N-acetyltransferase 2 (NAT2) gene polymorphisms in Parkinson's disease

Abstract

Background: Parkinson's disease (PD) is a movement disorder caused by the degeneration of dopaminergic neurons in the substantia nigra of the midbrain. The molecular basis of this neural death is unknown, but genetic predisposition and environmental factors may cause the disease. Sequence variations in N-acetyltransferase 2 (NAT2) gene leading to slow acetylation process have been associated with PD, but results are contradictory.

Methods: We analyzed three NAT2 genetic variations, c.481C>T, c.590G>A (p.R197Q) and c.857G>A (p.G286E), which are known to result in a slow acetylator phenotype. Using validated PCR-RFLP assays, we genotyped 243 healthy unrelated Caucasian control subjects and 124 PD patients for these genetic variations. Further, we have undertaken a systematic review of NAT2 studies on PD and we incorporated our results in a meta-analysis consisting of 10 studies, 1,206 PD patients and 1,619 control subjects.

Results: Overall, we did not find significant differences in polymorphic acetylation genotypes in PD and control subjects. In the meta-analysis of slow acetylators from 10 studies and representing 604/1206 PD vs. 732/1619 control subjects, a marginally significant odds ratio (OR) of 1.32 (95% CI 1.12-1.54, p < 0.05) was obtained. Re-analysis of the data to exclude the only two studies showing positive association of slow acetylators to PD, resulted in a non-significant OR (1.07, 95% CI 0.9-1.28). Furthermore, meta-analysis of studies for c.590G>A, where both allele and genotype frequencies in PD vs. control subjects were analyzed, did not give significant summary odds ratios as well.

Conclusion: We found little evidence for differences in polymorphic acetylation genotypes in PD and control subjects. Results of the meta-analyses did not also provide conclusive evidence for an overall association of NAT2 slow acetylator genotypes to PD.

Figure 1

Meta-analysis of association studies on NAT2 slow acetylators and sporadic Parkinson's disease. The confidence interval for each study is given by a horizontal line, and the point estimate is given by a square whose height is inversely proportional to the standard error of the estimate. The summary odds ratio is drawn as a diamond with horizontal limits at the confidence limits and width inversely proportional to its standard error. (A): Meta-analysis on 10 studies.
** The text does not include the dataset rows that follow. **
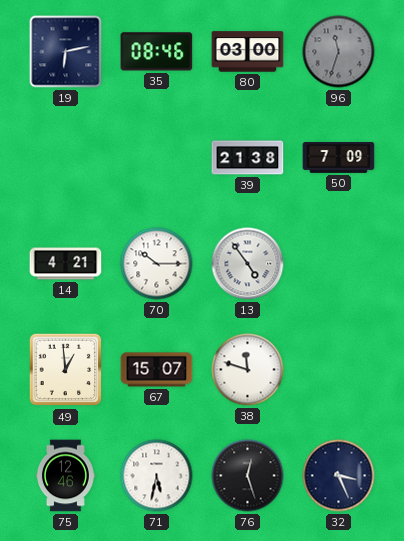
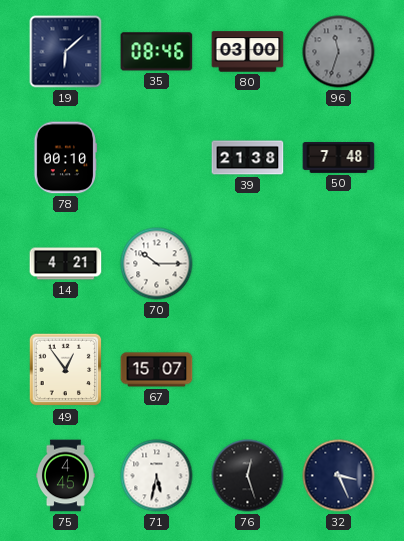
19: 6:13 -> 6:08
78: none -> 00:10
50: 7:09 -> 7:48
13: 4:54 -> none
49: 12:59 -> 12:54
38: 11:48 -> none
75: 12:46 -> 4:45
Test for heterogeneity χ² (df 9) = 47.71 (p-value 0). The odds ratios are significantly different between the studies. The summary odds ratio (Mantel-Haenszel OR= 1.32, 95% CI, 1.12–1.54) is significantly greater than 1 (p < 0.05). (B) Meta-analysis on 8 studies, excluding studies of Bandmann et al. 2000 and Chan et al. 2003. The odds ratios are not significantly different between studies. Test for heterogeneity χ² (df 7) = 14.28 (p = 0.0464). The summary odds ratio (OR= 1.07, 95% CI, 0.9–1.28) is not significant.

Figure 2

Meta-analysis of NAT2 c.590G>A in PD and control subjects. The confidence interval for each study is given by a horizontal line, and the point estimate is given by a square whose height is inversely proportional to the standard error of the estimate. The summary odds ratio is drawn as a diamond with horizontal limits at the confidence limits and width inversely proportional to its standard error. Allele frequency: Test for heterogeneity χ² (df 4) = 2.36 (p-value 0.67). The odds ratios are not significantly different between the studies (p = 0.67). The summary odds ratio (Mantel-Haenszel OR= 0.94, 95% CI, 0.79–1.12) is not significantly greater than 1 (p > 0.05). Genotype frequency: Test for heterogeneity χ² (df 3) = 9.58 (p-value 0.0225). The odds ratios are not significantly different between the studies (p = 0.0225). The summary odds ratio (Mantel-Haenszel OR= 0.94, 95% CI, 0.78–1.43) not significantly different from 1.